“A light heart lives longest.”
— An Irish proverb
Fresh off the summer high of seeing two of my best friends get married, comes a new family tragedy. My Grandpa Pete has bladder cancer. At this point we are still unsure of his exact stage of cancer, but we will learn soon enough and then we can fully debate our options.
Such is the way of things, and I guess I’m getting to that age. People start getting married and having children, or they fade away and die off.
I don’t mean to sound glib or unfeeling. Death is a profoundly powerful part of life and we all differently deal with its resulting grief and ramifications.
My perspective on death completely changed after my grandma died in 2008, and after I spent a short time studying Irish wakes in Ireland.
I had only a tangential understanding of death before Ma died. It’s difficult to escape death, try as we might. One is exposed to it everywhere: in the news, in books, in film, strangers or friends’ family, etc.
But this periphery perception of Death changes as soon as it knocks on your door. When Ma died, it hit me hard. At the hospital, it was difficult to reconcile the shrunken woman strapped to all kinds of wires with my warm and happy grandma. By the time I flew back to LA, she could no longer respond to us, and to this day I still wonder if she was aware of my presence. Everyone else had a chance to say goodbye, but I had missed mine by just a few hours. That definitely added to my devastation.
Over the following months, I think I tried to distance myself from my grief. And it was so easy, since I lived in Daly City at the time, nearly 400 miles away from anything that could remind me of Ma.

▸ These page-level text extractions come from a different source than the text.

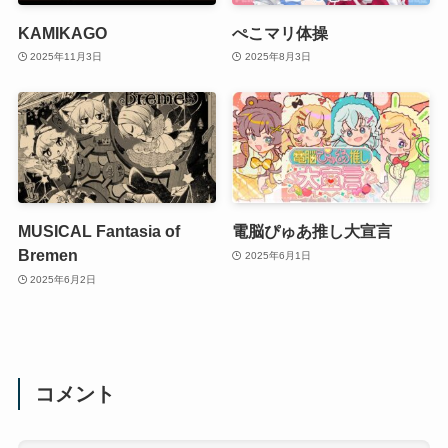
KAMIKAGO
ぺこマリ体操
2025年11月3日
2025年8月3日
MUSICAL Fantasia of
電脳ぴゅあ推し大宣言
Bremen
2025年6月1日
2025年6月2日
コメント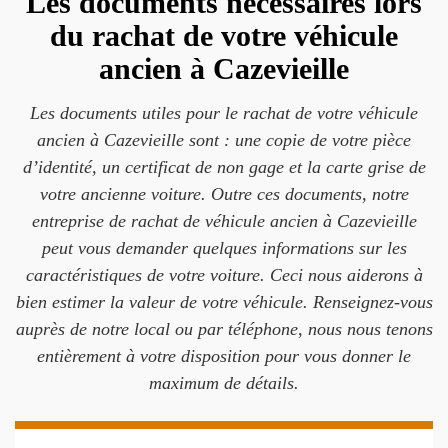
Les documents nécessaires lors
du rachat de votre véhicule
ancien à Cazevieille
Les documents utiles pour le rachat de votre véhicule
ancien à Cazevieille sont : une copie de votre pièce
d’identité, un certificat de non gage et la carte grise de
votre ancienne voiture. Outre ces documents, notre
entreprise de rachat de véhicule ancien à Cazevieille
peut vous demander quelques informations sur les
caractéristiques de votre voiture. Ceci nous aiderons à
bien estimer la valeur de votre véhicule. Renseignez-vous
auprès de notre local ou par téléphone, nous nous tenons
entièrement à votre disposition pour vous donner le
maximum de détails.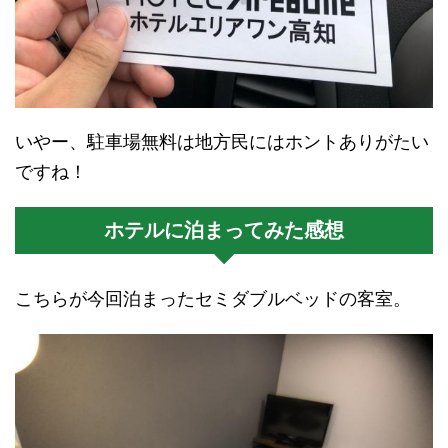
いやー、駐車場無料は地方民にはホントありがたい
ですね！
ホテルに泊まってみた感想
こちらが今回泊まったセミダブルベッドの客室。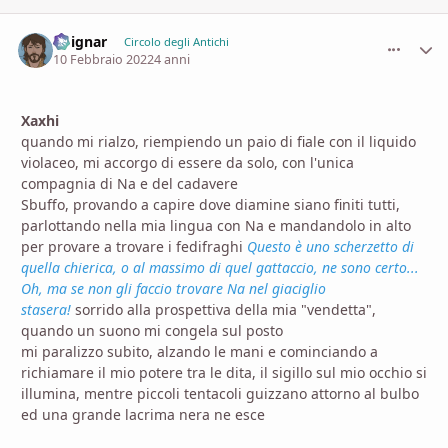
Voignar
comment_
Stati
Circolo degli Antichi
10 Febbraio 2022
4 anni
Xaxhi
quando mi rialzo, riempiendo un paio di fiale con il liquido
violaceo, mi accorgo di essere da solo, con l'unica
compagnia di Na e del cadavere
Sbuffo, provando a capire dove diamine siano finiti tutti,
parlottando nella mia lingua con Na e mandandolo in alto
per provare a trovare i fedifraghi
Questo è uno scherzetto di
quella chierica, o al massimo di quel gattaccio, ne sono certo...
Oh, ma se non gli faccio trovare Na nel giaciglio
stasera!
sorrido alla prospettiva della mia "vendetta",
quando un suono mi congela sul posto
mi paralizzo subito, alzando le mani e cominciando a
richiamare il mio potere tra le dita, il sigillo sul mio occhio si
illumina, mentre piccoli tentacoli guizzano attorno al bulbo
ed una grande lacrima nera ne esce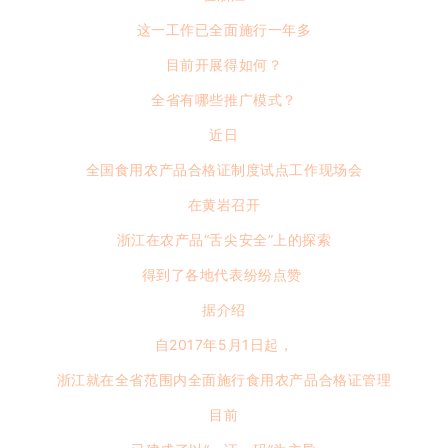
这一工作已全面施行一年多
目前开展得如何？
全省有哪些推广模式？
近日
全国食用农产品合格证制度试点工作现场会
在黄岩召开
浙江在农产品“舌尖安全”上的探索
得到了各地代表纷纷点赞
据介绍
自2017年5月1日起，
浙江就在全省范围内全面施行食用农产品合格证管理
目前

Every so often though, usually in the middle of the night, I’d wake up crying and missing her terribly. I didn’t know how to deal with my grief, so I put it on the back burner. It took a long time for me to reconcile those feelings. Toward the end of that first year, I wrote this post: I hope I do have her eyes. I still dream about Ma from time to time. Some dreams are really sad, but in most of them it’s just as if she’s never left, and those dreams are much closer to the truth.
Even before Ma died, I was always fascinated by death and the supernatural. Actually, I think my obsession with ghosts may stem from her. She was always talking about her death and the spirits of her family. She claimed that she could see them when they died. When her aunt died in the Philippines, Ma said she saw her walking down the hallway in our house in Carson, and that’s how she knew of her death before she received a phone call.
While I was in Ireland in 2009, I selected death as my summer project. I focused primarily on traditional Irish Catholic wakes, and seeing how the Irish deal with death greatly influenced my current perspective. Generally, the Irish choose to celebrate the life of the deceased, rather than mourn her death. A typical Irish wake lasts three days, during which family and friends come together to share laughter, memories and tears about someone they have just lost. And I truly believe that this focus on the good times soothes the grieving process. Maybe all the alcohol helps too. (Of course, I mostly refer to death in old age. The death of a young person is entirely different, and often we mourn the potential of life.)
Now I don’t fear or despise death. I am at peace with it. It’s natural, and in its own way exceedingly beautiful. I am still worried for my grandpa. His journey will be rough now, but he’s a tough man and a jovial soul. And oh, the life he’s lead!